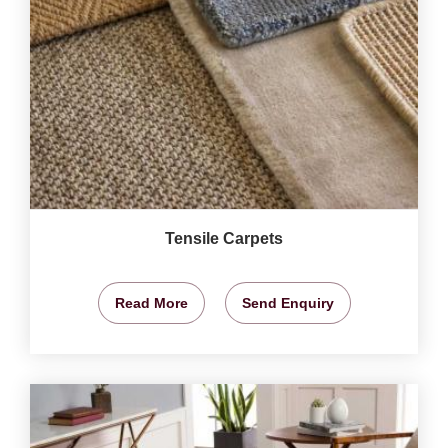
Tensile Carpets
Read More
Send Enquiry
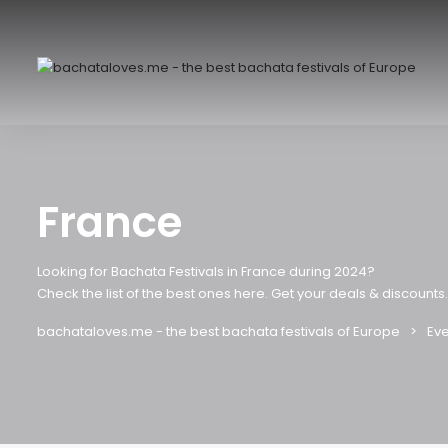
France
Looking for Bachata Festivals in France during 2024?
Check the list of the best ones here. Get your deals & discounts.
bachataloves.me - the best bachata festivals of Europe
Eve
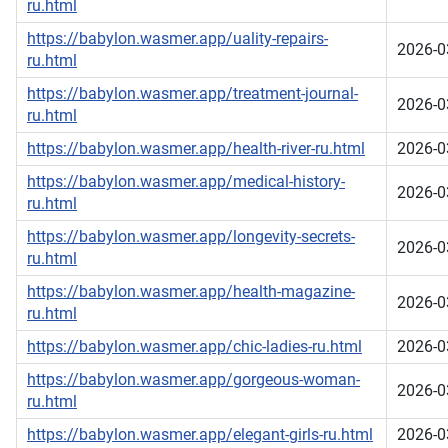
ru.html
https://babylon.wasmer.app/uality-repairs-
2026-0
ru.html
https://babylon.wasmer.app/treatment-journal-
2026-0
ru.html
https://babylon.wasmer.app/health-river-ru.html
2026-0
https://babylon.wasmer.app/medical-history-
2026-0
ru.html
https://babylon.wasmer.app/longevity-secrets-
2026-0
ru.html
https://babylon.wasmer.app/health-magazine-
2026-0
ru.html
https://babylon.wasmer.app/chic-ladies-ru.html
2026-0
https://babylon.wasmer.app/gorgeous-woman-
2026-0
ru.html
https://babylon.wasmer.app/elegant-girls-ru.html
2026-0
::::::::
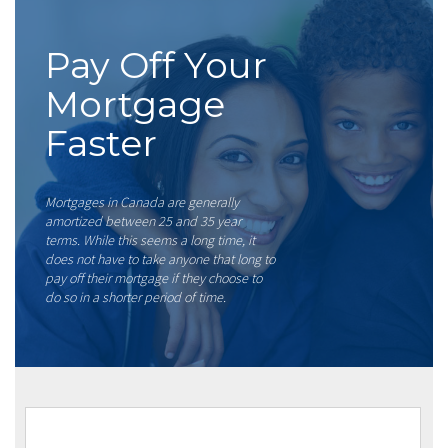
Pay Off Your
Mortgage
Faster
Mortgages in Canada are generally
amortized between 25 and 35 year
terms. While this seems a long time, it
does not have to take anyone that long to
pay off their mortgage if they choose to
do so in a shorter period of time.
::::::::
■ What to produce: Each line of the entries above that contains "health" must be copied into the answer.

■ Answer section:
https://babylon.wasmer.app/health-river-ru.html
https://babylon.wasmer.app/health-magazine-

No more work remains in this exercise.